→ **Material to process**
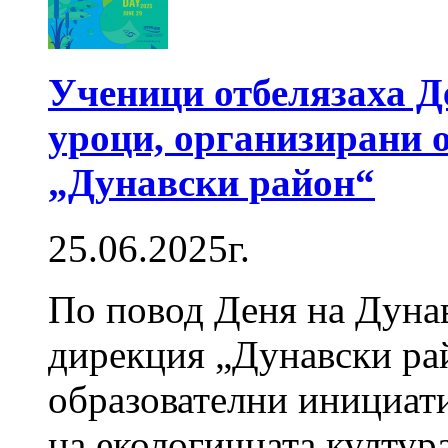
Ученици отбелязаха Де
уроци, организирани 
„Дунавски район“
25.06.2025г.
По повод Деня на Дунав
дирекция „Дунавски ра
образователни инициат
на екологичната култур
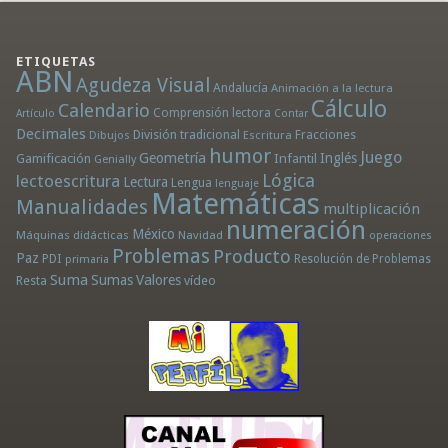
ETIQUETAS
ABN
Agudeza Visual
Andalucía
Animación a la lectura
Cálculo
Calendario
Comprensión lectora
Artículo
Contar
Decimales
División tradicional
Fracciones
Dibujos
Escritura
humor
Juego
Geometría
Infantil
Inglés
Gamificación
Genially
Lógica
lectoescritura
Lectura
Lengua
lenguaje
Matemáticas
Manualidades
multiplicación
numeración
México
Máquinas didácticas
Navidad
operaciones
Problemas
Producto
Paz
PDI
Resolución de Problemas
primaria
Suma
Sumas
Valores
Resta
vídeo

→ **Problem requirements**
In your copy of the entries above, leave out the pictures and keep every word exact.

→ **Output**
Ученици отбелязаха Де
уроци, организирани 
„Дунавски район“
25.06.2025г.
По повод Деня на Дунав
дирекция „Дунавски ра
образователни инициат
на екологичната култур
ETIQUETAS
ABN
Agudeza Visual
Andalucía
Animación a la lectura
Cálculo
Calendario
Comprensión lectora
Artículo
Contar
Decimales
División tradicional
Fracciones
Dibujos
Escritura
humor
Juego
Geometría
Infantil
Inglés
Gamificación
Genially
Lógica
lectoescritura
Lectura
Lengua
lenguaje
Matemáticas
Manualidades
multiplicación
numeración
México
Máquinas didácticas
Navidad
operaciones
Problemas
Producto
Paz
PDI
Resolución de Problemas
primaria
Suma
Sumas
Valores
Resta
vídeo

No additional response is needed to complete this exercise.